Tags:

Email duplicated from Barracuda Cloud Layer
February 26, 2014 7:18 AM   Subscribe

Some email to our server is being duplicated from the Barracuda Cloud Layer to our local Barracuda 300. Barracuda support says there are routing and latency issues. I don't see the evidence but not sure how to resolve it. Details inside...

Incoming email to our domain first goes to the Barracuda Cloud Protection Layer before being passed to our local Barracuda 300 antispam appliance. It then goes to our email server (CommuniGate). Approximately 1 week ago users started getting duplicates of email. For example, a user receives an email at 10am. Then they might receive the same email again at 10:02, 10:10. It is not not specific to any single domain. It does not occur for all inbound emails. It never occurs for email within our local domain (not process by Barracuda CPL).

I opened a call with Barracuda and they confirmed emails were being resent from the CPL to the local Barracuda but could not provide an explanation other than several messages were getting a "Deferred 451 No HELO/EHLO" status. They did a packet capture on the local Barracuda device and says there a lot of TCP retransmission packets coming from the barracuda cloud control servers to our local Barracuda. Additionally they say there is a routing issue based on this traceroute and want me to take it up with AT&T.

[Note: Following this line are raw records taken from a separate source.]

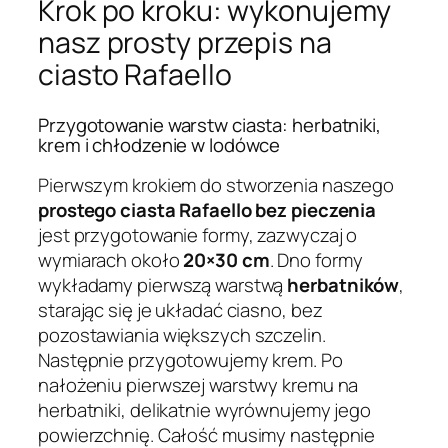
Krok po kroku: wykonujemy
nasz prosty przepis na
ciasto Rafaello
Przygotowanie warstw ciasta: herbatniki,
krem i chłodzenie w lodówce
Pierwszym krokiem do stworzenia naszego
prostego ciasta Rafaello bez pieczenia
jest przygotowanie formy, zazwyczaj o
wymiarach około
20×30 cm
. Dno formy
wykładamy pierwszą warstwą
herbatników
,
starając się je układać ciasno, bez
pozostawiania większych szczelin.
Następnie przygotowujemy krem. Po
nałożeniu pierwszej warstwy kremu na
herbatniki, delikatnie wyrównujemy jego
powierzchnię. Całość musimy następnie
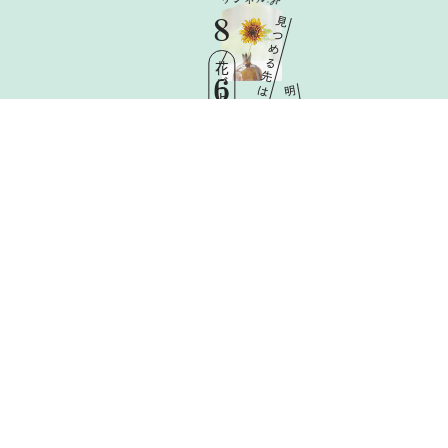
8
見
つ
め
る
花ごよみ
先
6
は
明
日
Thu
と
憧
れ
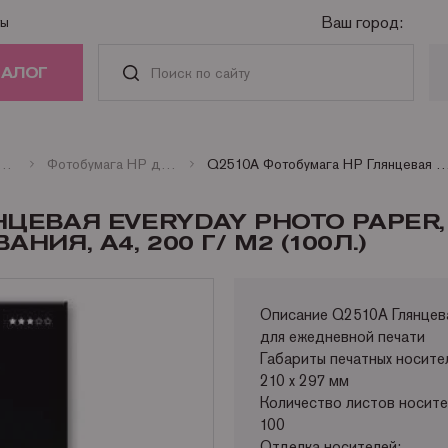
Ваш город:
ты
ТАЛОГ
РИДЖИ
ленки для струйных принтеров и плоттеров
Фотобумага HP для струйных принтеров
Q2510A Фотобумага HP Глянцевая Everyday Photo Paper, для повседневного использования,
АСТИ И
НЦЕВАЯ EVERYDAY PHOTO PAPER,
АДЛЕЖНОСТИ
Я, А4, 200 Г/ М2 (100Л.)
ГА
Описание
Q2510A Глянцева
для ежедневной печати
НАЯ ТЕХНИКА
Габариты печатных носите
210 x 297 мм
Количество листов носител
100
Отделка носителей:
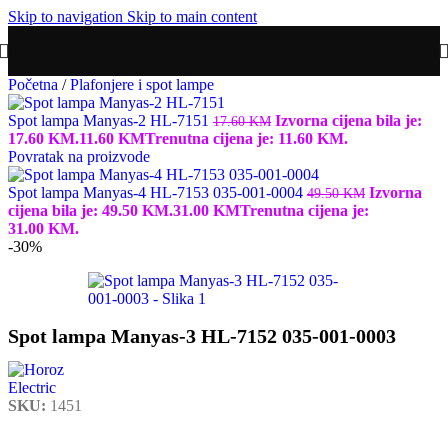
Skip to navigation
Skip to main content
Početna
/
Plafonjere i spot lampe
Spot lampa Manyas-2 HL-7151
Izvorna cijena bila je:
17.60
KM
17.60 KM.
11.60
KM
Trenutna cijena je: 11.60 KM.
Povratak na proizvode
Spot lampa Manyas-4 HL-7153 035-001-0004
Izvorna
49.50
KM
cijena bila je: 49.50 KM.
31.00
KM
Trenutna cijena je:
31.00 KM.
-30%
Spot lampa Manyas-3 HL-7152 035-001-0003
SKU:
1451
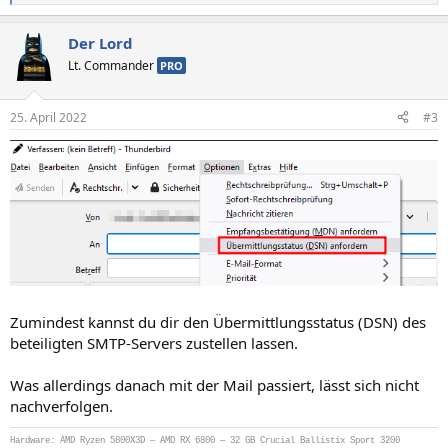
e
a
Der Lord
k
t
Lt. Commander
PRO
i
o
n
25. April 2022
#3
e
n
:
Zumindest kannst du dir den Übermittlungsstatus (DSN) des
beteiligten SMTP-Servers zustellen lassen.
Was allerdings danach mit der Mail passiert, lässt sich nicht
nachverfolgen.
Hardware: AMD Ryzen 5800X3D — AMD RX 6800 — 32 GB Crucial Ballistix Sport 3200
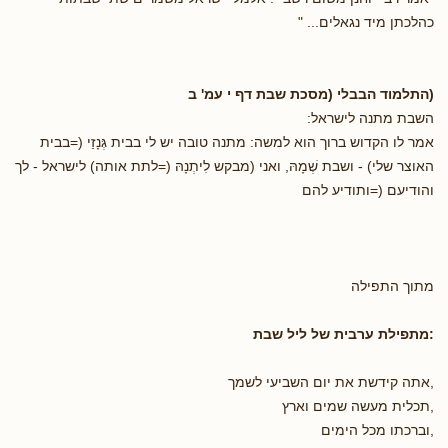
כהלכתן מיד נגאלים... "
(התלמוד הבבלי (מסכת שבת דף י עמ' ב
השבת מתנה לישראל:
אמר לו הקדוש ברוך הוא למשה: מתנה טובה יש לי בבית גְּנָזַי (=בבית
האוצר שלי) - ושבת שְׁמָהּ, ואני (מבקש לִיתְנָהּ (=לתת אותה) לישראל - לך
והודיעם (=ותודיע להם
מתוך התפילה
:מתפילת ערבית של ליל שבת
,אתה קידשת את יום השביעי לשמך
,תכלית מעשה שמים וארץ
,וברכתו מכל הימים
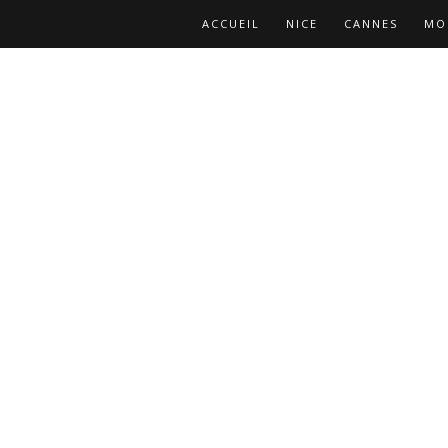
ACCUEIL
NICE
CANNES
MO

[root@192.168.200.20] # traceroute 64.235.154.194
traceroute to 64.235.154.194 (64.235.154.194), 30 hops max, 40 byte packets
1 99-72-249-174.uvs.mmphtn.sbcglobal.net (99.72.249.174) 2.628 ms 1.739 ms 1.810 ms
2 * * *
3 * * *
4 * 99.15.205.16 (99.15.205.16) 29.625 ms 26.311 ms
5 * * *
6 12.83.112.141 (12.83.112.141) 32.062 ms 31.286 ms 29.848 ms
7 12.122.104.69 (12.122.104.69) 152.513 ms 156.651 ms 96.317 ms
8 12.91.226.10 (12.91.226.10) 87.976 ms 85.129 ms 86.262 ms
9 oak1-ar1-xe-1-0-0-0.us.twtelecom.net (206.222.120.198) 95.168 ms 94.619 ms 108.430 ms
10 126.wecare.net (66.162.144.126) 100.729 ms 100.566 ms 100.232 ms
11 mail14.ess.barracuda.com (64.235.154.194) 100.931 ms 100.411 ms 100.244 ms

They also suggested I change the DNS server setting on the local Barracuda to something other than OpenDNS servers, but added they didn't think this was this issue and gave no alternative.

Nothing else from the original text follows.